Ecco quanto racconta Il Sole 24 ORE in merito ai dati di dicembre 2022 resi noti ieri dall’Enea: non è ancora un bilancio definitivo perché mancano tutti quelli che hanno fatto la corsa

di fine anno per rientrare nel 110% dopo il brusco altolà del decreto legge Aiuti-quater: l’Enea registra infatti, in questo Report, soltanto gli interventi che hanno già raggiunto la prima asseverazione al 30%. Potrebbero esserci quindi ancora sorprese, con queste pendenze, ma intanto il quadro diventa sempre più chiaro e i motori si fermano.

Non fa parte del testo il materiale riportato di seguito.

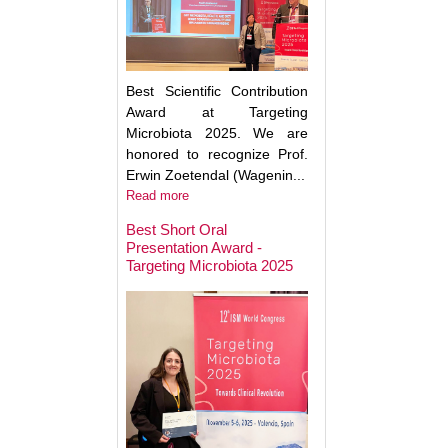
Best Scientific Contribution
Award at Targeting
Microbiota 2025. We are
honored to recognize Prof.
Erwin Zoetendal (Wagenin...
Read more
Best Short Oral
Presentation Award -
Targeting Microbiota 2025
Microbiota Medici
Major Advances a
Clinical Translatio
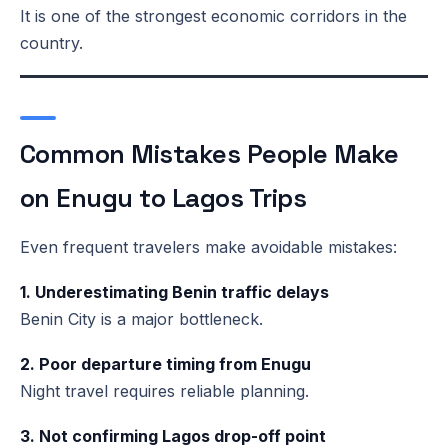
It is one of the strongest economic corridors in the
country.
Common Mistakes People Make
on Enugu to Lagos Trips
Even frequent travelers make avoidable mistakes:
1. Underestimating Benin traffic delays
Benin City is a major bottleneck.
2. Poor departure timing from Enugu
Night travel requires reliable planning.
3. Not confirming Lagos drop-off point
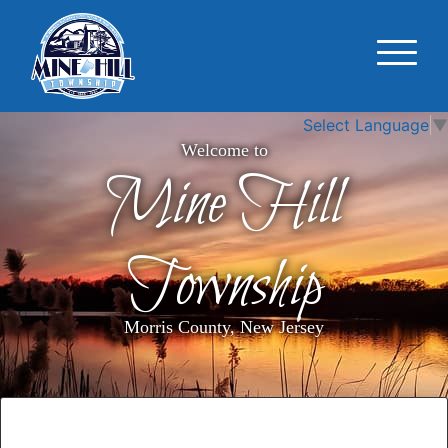
Select Language
▼
Welcome to
Mine Hill
Township
Morris County, New Jersey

A dicembre ci sono altri 4,4 miliardi di investimenti asseverati per chiudere l’anno 2022 a 264mila cantieri e 46,3 miliardi di investimenti, quasi il triplo dell’anno 2021, quando il Superbonus era davvero decollato ma si era fermato a 16,2 miliardi. 
Quella del 2022 è stata una corsa che non ha precedenti nel mondo dell’edilizia.

Il dato di dicembre è piuttosto alto dopo il rallentamento di ottobre e novembre: è il quarto dell’anno, staccato dal risultato mostruoso di settembre (8,2 miliardi in un solo mese), ma pressoché appaiato a quelli di giugno e luglio. I lavori conclusi balzano dal 71,3%, sul totale degli investimenti asseverati di novembre, all’82,3% di dicembre, grazie a un dato record di 5,2 miliardi di lavori completati a dicembre. 
Nel bilancio conclusivo del Superbonus 110% non si può ignorare la ripartizione regionale degli interventi. 
La Lombardia stacca tutti al traguardo finale, con 10,8 miliardi di investimenti asseverati e 8,4 miliardi di lavori completati, seguita da Veneto con 6,1 miliardi di investimenti.
Gli interventi per tipologia vedono i condomìni al 46,1% dell’investimento totale, le abitazioni unifamiliari al 38%, gli edifici con un massimo di quattro unità indipendenti il 15,9 per cento.
L’importo medio degli investimenti nei condomìni si attesta a 598,8 milioni, nelle unifamiliari a 113,7 milioni, negli edifici plurifamiliari a 97 milioni.